__About this exercise__.
Transcribe the line that contains "して 「本当に良いもの」を明らかに。納得できる選択の道標と" and every line after it to the end of the records, exactly and nothing else. Skip the pictures.

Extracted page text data
*** Begin section ***

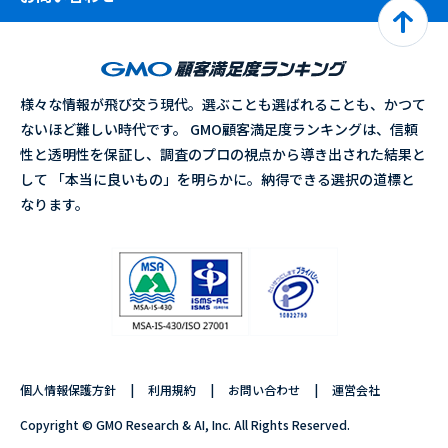
様々な情報が飛び交う現代。選ぶことも選ばれることも、かつて
ないほど難しい時代です。 GMO顧客満足度ランキングは、信頼
性と透明性を保証し、調査のプロの視点から導き出された結果と
して 「本当に良いもの」を明らかに。納得できる選択の道標と
なります。
個人情報保護方針
利用規約
お問い合わせ
運営会社
Copyright © GMO Research & AI, Inc. All Rights Reserved.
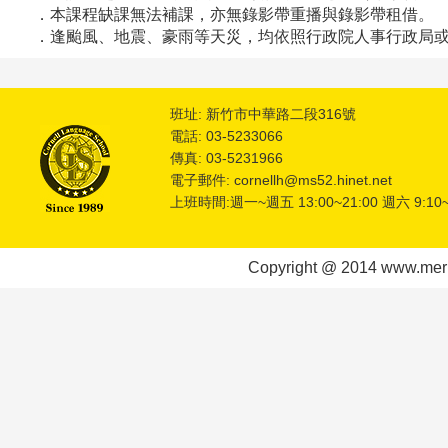
．本課程缺課無法補課，亦無錄影帶重播與錄影帶租借。
．逢颱風、地震、豪雨等天災，均依照行政院人事行政局或
班址: 新竹市中華路二段316號
電話: 03-5233066
傳真: 03-5231966
電子郵件: cornellh@ms52.hinet.net
上班時間:週一~週五 13:00~21:00 週六 9:10~
Copyright @ 2014 www.meric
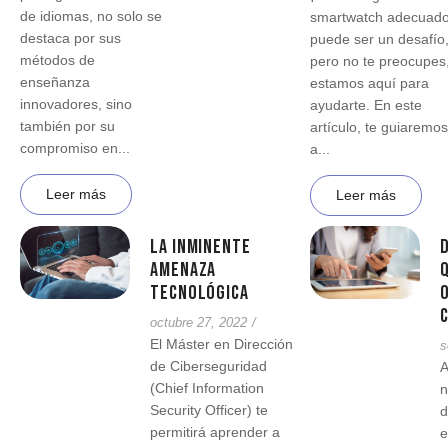
de idiomas, no solo se
smartwatch adecuad
destaca por sus
puede ser un desafío
métodos de
pero no te preocupes
enseñanza
estamos aquí para
innovadores, sino
ayudarte. En este
también por su
artículo, te guiaremos
compromiso en...
a...
Leer más
Leer más
La inminente
D
amenaza
q
tecnológica
octubre 27, 2022
/
El Máster en Dirección
s
de Ciberseguridad
A
(Chief Information
n
Security Officer) te
d
permitirá aprender a
e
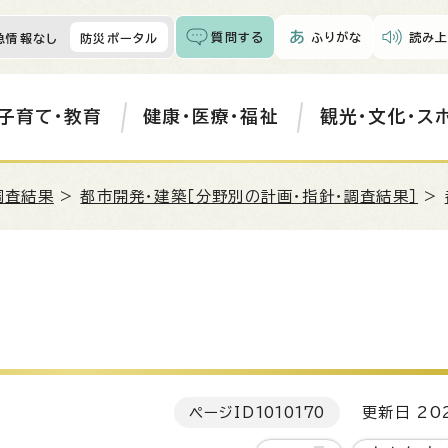
質問する
ふりがな
読み上
急情報なし
防災ポータル
子育て・教育
健康・医療・福祉
観光・文化・ス
調査結果
>
都市開発・建築［分野別の計画・指針・調査結果］
>
ページID
1010170
更新日 202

*** End section ***

__Solution for this task__.
して 「本当に良いもの」を明らかに。納得できる選択の道標と
なります。
個人情報保護方針
利用規約
お問い合わせ
運営会社
Copyright © GMO Research & AI, Inc. All Rights Reserved.
．本課程缺課無法補課，亦無錄影帶重播與錄影帶租借。
．逢颱風、地震、豪雨等天災，均依照行政院人事行政局或
班址: 新竹市中華路二段316號
電話: 03-5233066
傳真: 03-5231966
電子郵件: cornellh@ms52.hinet.net
上班時間:週一~週五 13:00~21:00 週六 9:10~
Copyright @ 2014 www.meric
de idiomas, no solo se
smartwatch adecuad
destaca por sus
puede ser un desafío
métodos de
pero no te preocupes
enseñanza
estamos aquí para
innovadores, sino
ayudarte. En este
también por su
artículo, te guiaremos
compromiso en...
a...
Leer más
Leer más
La inminente
D
amenaza
q
tecnológica
octubre 27, 2022
/
El Máster en Dirección
s
de Ciberseguridad
A
(Chief Information
n
Security Officer) te
d
permitirá aprender a
e
質問する
ふりがな
読み上
急情報なし
防災ポータル
子育て・教育
健康・医療・福祉
観光・文化・ス
調査結果
>
都市開発・建築［分野別の計画・指針・調査結果］
>
ページID
1010170
更新日 202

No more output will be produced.